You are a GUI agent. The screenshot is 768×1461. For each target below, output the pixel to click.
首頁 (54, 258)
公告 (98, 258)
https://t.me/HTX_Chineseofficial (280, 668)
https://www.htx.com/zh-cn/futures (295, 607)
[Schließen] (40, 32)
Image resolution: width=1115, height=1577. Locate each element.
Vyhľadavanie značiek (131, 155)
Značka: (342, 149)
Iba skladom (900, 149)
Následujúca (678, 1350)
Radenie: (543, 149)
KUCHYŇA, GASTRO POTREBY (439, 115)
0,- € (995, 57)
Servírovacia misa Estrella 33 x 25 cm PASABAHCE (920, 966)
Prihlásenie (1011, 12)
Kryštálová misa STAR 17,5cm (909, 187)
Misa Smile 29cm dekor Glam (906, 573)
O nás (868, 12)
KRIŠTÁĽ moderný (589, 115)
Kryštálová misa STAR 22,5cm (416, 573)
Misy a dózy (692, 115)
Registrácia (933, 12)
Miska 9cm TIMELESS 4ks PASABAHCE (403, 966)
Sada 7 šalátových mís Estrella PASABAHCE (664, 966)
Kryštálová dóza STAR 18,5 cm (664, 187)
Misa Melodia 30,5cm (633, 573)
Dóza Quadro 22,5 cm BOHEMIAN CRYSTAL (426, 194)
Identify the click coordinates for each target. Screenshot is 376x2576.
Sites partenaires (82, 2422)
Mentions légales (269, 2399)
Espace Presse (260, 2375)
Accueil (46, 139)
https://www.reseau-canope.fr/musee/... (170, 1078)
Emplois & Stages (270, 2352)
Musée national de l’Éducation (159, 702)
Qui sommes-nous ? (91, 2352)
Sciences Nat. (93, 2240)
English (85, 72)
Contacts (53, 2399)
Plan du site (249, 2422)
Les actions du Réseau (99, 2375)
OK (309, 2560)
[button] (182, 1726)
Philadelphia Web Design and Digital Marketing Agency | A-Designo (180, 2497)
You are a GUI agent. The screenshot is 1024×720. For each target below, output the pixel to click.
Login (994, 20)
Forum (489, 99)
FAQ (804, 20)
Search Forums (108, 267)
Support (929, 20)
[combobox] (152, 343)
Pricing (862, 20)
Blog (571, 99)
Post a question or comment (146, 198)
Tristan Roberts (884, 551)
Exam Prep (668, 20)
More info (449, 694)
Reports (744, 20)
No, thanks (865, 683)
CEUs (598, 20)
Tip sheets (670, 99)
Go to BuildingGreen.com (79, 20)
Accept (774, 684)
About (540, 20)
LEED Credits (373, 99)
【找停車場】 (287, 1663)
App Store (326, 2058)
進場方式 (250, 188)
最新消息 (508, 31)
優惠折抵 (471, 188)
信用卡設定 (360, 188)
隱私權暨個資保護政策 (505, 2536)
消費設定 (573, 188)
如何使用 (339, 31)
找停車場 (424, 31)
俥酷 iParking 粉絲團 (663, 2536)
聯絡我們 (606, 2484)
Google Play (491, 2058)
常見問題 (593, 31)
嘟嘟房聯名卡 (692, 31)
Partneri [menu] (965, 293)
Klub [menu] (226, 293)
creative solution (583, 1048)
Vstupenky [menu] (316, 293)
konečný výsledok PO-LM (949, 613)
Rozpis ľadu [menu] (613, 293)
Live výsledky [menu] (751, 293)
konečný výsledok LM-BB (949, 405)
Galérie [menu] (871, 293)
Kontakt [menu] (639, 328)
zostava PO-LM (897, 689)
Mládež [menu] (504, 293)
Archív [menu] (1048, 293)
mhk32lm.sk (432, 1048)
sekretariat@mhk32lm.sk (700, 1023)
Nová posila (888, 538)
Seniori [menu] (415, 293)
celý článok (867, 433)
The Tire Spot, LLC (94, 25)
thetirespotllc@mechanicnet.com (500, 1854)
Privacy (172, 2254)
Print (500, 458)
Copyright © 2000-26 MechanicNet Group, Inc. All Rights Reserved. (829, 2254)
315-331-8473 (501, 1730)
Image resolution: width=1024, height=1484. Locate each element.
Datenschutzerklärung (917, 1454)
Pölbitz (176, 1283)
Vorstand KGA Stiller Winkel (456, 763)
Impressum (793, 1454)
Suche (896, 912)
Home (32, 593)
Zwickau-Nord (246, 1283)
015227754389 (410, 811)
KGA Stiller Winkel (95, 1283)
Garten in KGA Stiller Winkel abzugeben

§ WORK TASK
What is needed is a verbatim copy of every line in the records above from the one containing "Search Forums (108, 267)" down to the one containing "信用卡設定 (360, 188)", both included, and nothing more.

§ RESPONSE TO THIS TASK
Search Forums (108, 267)
Support (929, 20)
[combobox] (152, 343)
Pricing (862, 20)
Blog (571, 99)
Post a question or comment (146, 198)
Tristan Roberts (884, 551)
Exam Prep (668, 20)
More info (449, 694)
Reports (744, 20)
No, thanks (865, 683)
CEUs (598, 20)
Tip sheets (670, 99)
Go to BuildingGreen.com (79, 20)
Accept (774, 684)
About (540, 20)
LEED Credits (373, 99)
【找停車場】 (287, 1663)
App Store (326, 2058)
進場方式 (250, 188)
最新消息 (508, 31)
優惠折抵 (471, 188)
信用卡設定 (360, 188)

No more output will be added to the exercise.